* **HOW TO COMPLETE THIS TASK**:
Within the entries below, find the portion that opens with the line containing "tical for pollinating" and closes with the line containing "s in different". Retype that portion exactly and only.

* **Extracted page text data**:
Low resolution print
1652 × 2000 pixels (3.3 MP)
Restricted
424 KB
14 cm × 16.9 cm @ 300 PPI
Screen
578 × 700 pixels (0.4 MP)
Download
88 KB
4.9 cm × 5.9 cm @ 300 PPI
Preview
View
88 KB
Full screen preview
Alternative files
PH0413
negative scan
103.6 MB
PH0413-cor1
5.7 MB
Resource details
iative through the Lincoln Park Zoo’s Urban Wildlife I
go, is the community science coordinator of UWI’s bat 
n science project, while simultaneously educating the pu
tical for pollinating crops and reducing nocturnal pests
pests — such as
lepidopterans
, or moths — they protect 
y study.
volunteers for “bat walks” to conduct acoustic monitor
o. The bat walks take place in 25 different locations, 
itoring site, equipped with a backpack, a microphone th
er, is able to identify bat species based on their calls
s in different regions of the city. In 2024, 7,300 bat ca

* * *

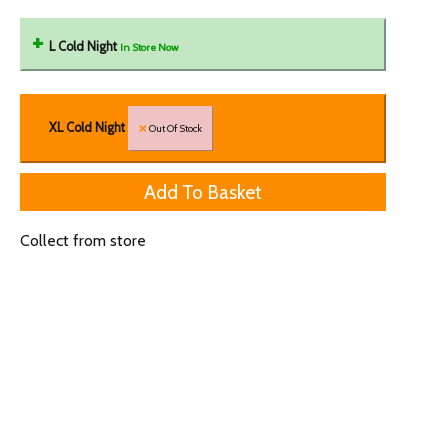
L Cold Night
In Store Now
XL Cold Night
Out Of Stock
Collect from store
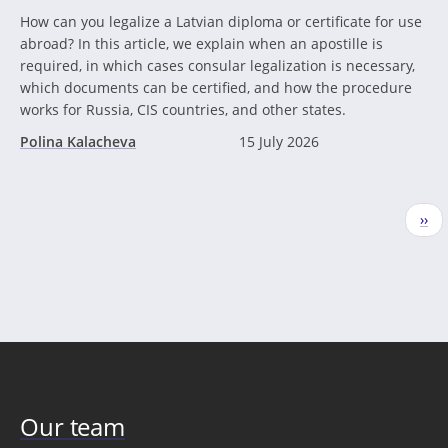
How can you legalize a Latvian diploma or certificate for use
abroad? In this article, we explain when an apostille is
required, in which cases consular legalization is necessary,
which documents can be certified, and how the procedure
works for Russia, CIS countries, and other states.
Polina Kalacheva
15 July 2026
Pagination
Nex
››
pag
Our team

* **SOLUTION FOR THIS PROBLEM**:
tical for pollinating crops and reducing nocturnal pests
pests — such as
lepidopterans
, or moths — they protect 
y study.
volunteers for “bat walks” to conduct acoustic monitor
o. The bat walks take place in 25 different locations, 
itoring site, equipped with a backpack, a microphone th
er, is able to identify bat species based on their calls
s in different regions of the city. In 2024, 7,300 bat ca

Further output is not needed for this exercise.